What is the crawl frequency of YandexAdditional?
Critical-impact search crawlers like YandexAdditional typically crawl popular pages daily and less popular pages weekly. You can manage crawl rate via the crawl-delay directive or via the search console.
Can I block YandexAdditional from specific pages only?
Yes. Instead of a global Disallow: / you can restrict YandexAdditional to specific paths:
User-agent: YandexAdditional
Disallow: /private/
Disallow: /staging/
Allow: /
This allows YandexAdditional everywhere except the listed paths. Path matching in robots.txt uses prefix matching — Disallow: /private/ blocks /private/page.html but NOT /public/private/.

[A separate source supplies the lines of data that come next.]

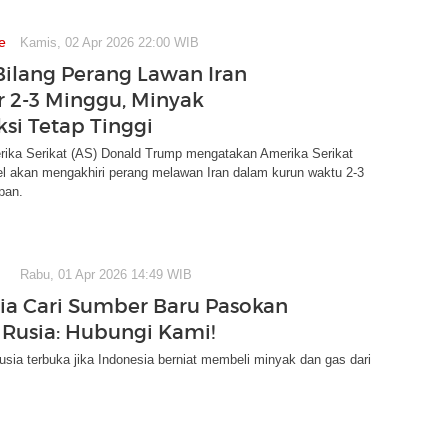
e
Kamis, 02 Apr 2026 22:00 WIB
ilang Perang Lawan Iran
r 2-3 Minggu, Minyak
ksi Tetap Tinggi
rika Serikat (AS) Donald Trump mengatakan Amerika Serikat
el akan mengakhiri perang melawan Iran dalam kurun waktu 2-3
pan.
Rabu, 01 Apr 2026 14:49 WIB
ia Cari Sumber Baru Pasokan
 Rusia: Hubungi Kami!
sia terbuka jika Indonesia berniat membeli minyak dan gas dari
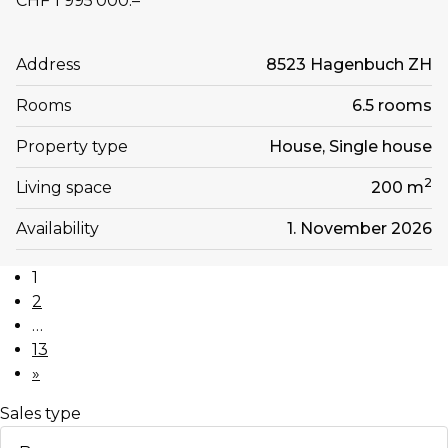
CHF 1'995'000.–
Address
8523 Hagenbuch ZH
Rooms
6.5 rooms
Property type
House, Single house
2
Living space
200 m
Availability
1. November 2026
1
2
…
13
»
Sales type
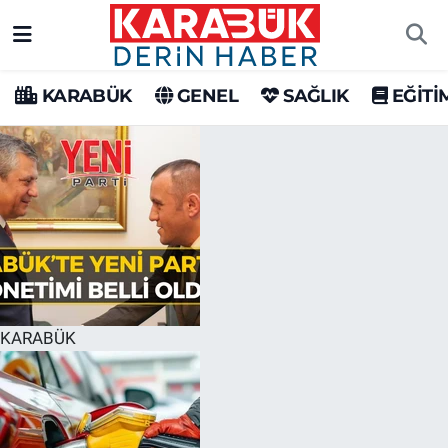
Karabük Nöbetçi Eczaneler
KARABÜK
GENEL
SAĞLIK
EĞİTİ
Karabük Hava Durumu
Karabük Trafik Yoğunluk Haritası
Süper Lig Puan Durumu ve Fikstür
Tüm Manşetler
Son Dakika Haberleri
KARABÜK
Haber Arşivi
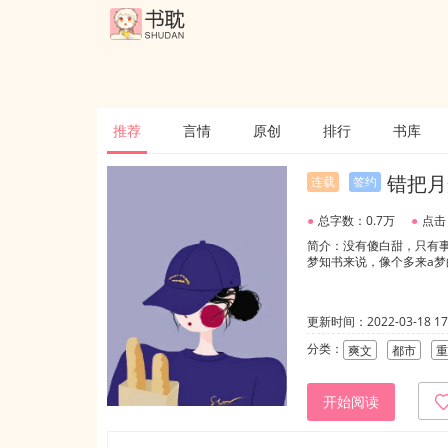
推荐
言情
原创
排行
书库
错把月
连载
签约
●
总字数：0.7万
●
点击
简介：没有傻白甜，只有
梦知书来说，像个多来a
更新时间：2022-03-18 17:
分类：
爽文
都市
重
开始阅读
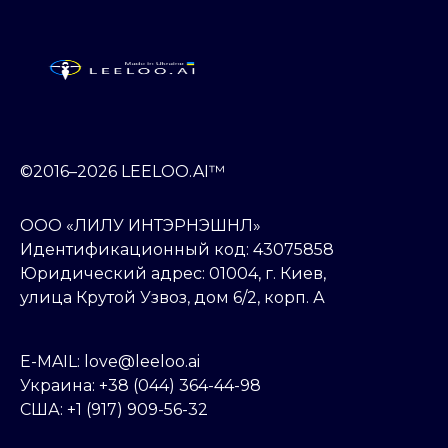
©2016–2026 LEELOO.AI™
ООО «ЛИЛУ ИНТЭРНЭШНЛ»
Идентификационный код: 43075858
Юридический адрес: 01004, г. Киев,
улица Крутой Узвоз, дом 6/2, корп. А
E-MAIL: love@leeloo.ai
Украина: +38 (044) 364-44-98
США: +1 (917) 909-56-32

How do I check if YandexAdditional is blocked by my robots.txt?
Use Google's robots.txt Tester in Search Console, or a third-party checker to simulate a YandexAdditional request. You can also manually check by opening https://aicrawlercheck.com/robots.txt and scanning for YandexAdditional entries. If a block exists, immediately test it against your most important URLs using the Google Search Console URL Inspection tool.
My site is blocked by YandexAdditional in Search Console — what do I do?
1. Open yourdomain.com/robots.txt and look for any User-agent: YandexAdditional or User-agent: * Disallow rules covering your key pages. 2. Remove or restrict the blocking rules. 3. Validate via Google Search Console → robots.txt Tester. 4. Request re-indexing using the URL Inspection tool. 5. Wait 1-2 weeks for re-crawl. Monitor Coverage report for recovery.